# Atticus summer clip!



## Atticus (May 17, 2011)

Atticus got his shortest clip yet ! Still cute but I miss his hairy self. We don't miss the matting tho!


----------



## motherslittlehelper (Mar 18, 2010)

That boy looks handsome!


----------



## shimpli (Mar 24, 2010)

He looks very cute. I LOVE his face.


----------



## gertchie (Jan 28, 2012)

I love his face too & how you can see his colors!


----------



## HavaneseSoon (Nov 4, 2008)

I love it! Not only a summer cut and for Atticus, but a nice break for you. Are you sure that is your Atticus?


----------



## mamacjt (Aug 23, 2011)

Wow, what a difference!! Love to see his beautiful face!


----------



## misstray (Feb 6, 2011)

Nice cut!


----------



## krandall (Jun 11, 2009)

While I am a big fan of long coats in general, I think Atticus is MADE for a shorter cut... Otherwise, you can't see his FANASTIC markings as well!


----------



## lanabanana (Jul 2, 2011)

I love how his face is trimmed. Hope to see you all sometime SOON!!


----------



## Ruthi (Nov 10, 2011)

very cute


----------



## nlb (Feb 26, 2012)

So handsome!

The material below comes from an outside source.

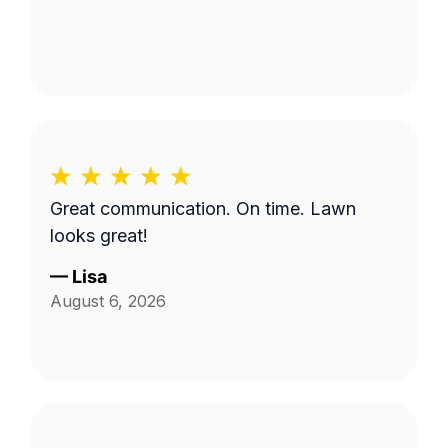
Great communication. On time. Lawn
looks great!
—
Lisa
August 6, 2026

Looks great!


----------



## ShirleyH (Sep 13, 2009)

You can't cut the cute off!

Keeper's Mom


----------



## whimsy (Apr 3, 2010)

I like it!!!!!!!!!!! What a great face!!


----------



## Pixiesmom (Jul 31, 2008)

He looks super. My two just got a similar do today. I just cannot keep up with mats no matter how hard I try.


----------



## waybrook (Sep 13, 2009)

He looks adorable - what a great face!


----------



## HannahBearsMom (Jul 31, 2011)

Very cute! I love seeing our dogs' eyes.


----------